Prayers for Flint memorializes the water crisis in Flint, Michigan, which sickened the majority Black city where 40% live in poverty. During a three-month residency, Hampton worked with Flint residents to understand the crisis and its physical and emotional effects. The outcome was artworks such as this, which she describes as an expression of thanks towards the people who shared their lives and stories with her. She dyed squares of fabric with samples of the polluted water she collected during her travels. The pairings of masks on the textile’s four corners are modeled after an African initiation mask she saw on display at the Flint Institute of Arts.
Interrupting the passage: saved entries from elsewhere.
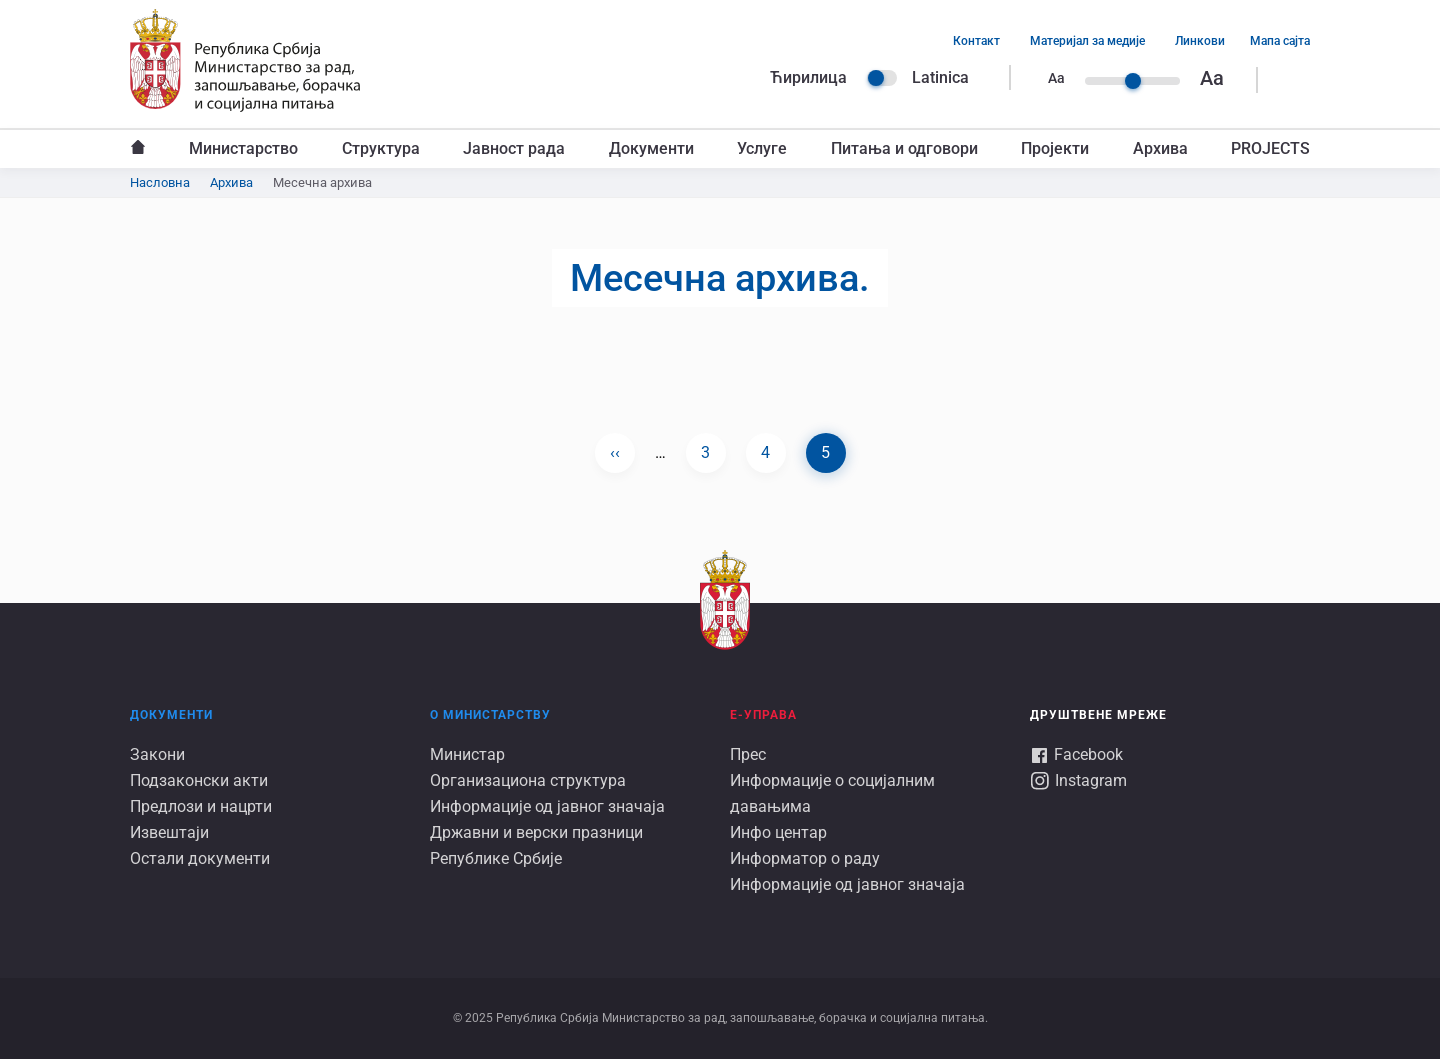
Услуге (762, 148)
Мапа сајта (1280, 41)
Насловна (138, 149)
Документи (651, 148)
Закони (157, 754)
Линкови (1200, 41)
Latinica (940, 77)
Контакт (976, 41)
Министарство (243, 148)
The bottle tree in the center references those found in the American South on African American homesteads, fashioned to trap evil spirits and protect the land. Lastly, the heart-shaped symbol is Sankofa, a Yoruba symbol and word that means “to remember your past so you do not have to repeat it.” These symbols and representations trace the lineage of history that led to the water crisis in Flint and offer hope, protection, and prayers for a better future.

The immediate problems that lead to the Flint Water Crisis began in 2014, when the city of Flint changed it water supply to the Flint River to cut costs. Almost immediately, the residents of Flint - a majority black city where 40% of people live in poverty - started noticing something was wrong with their water.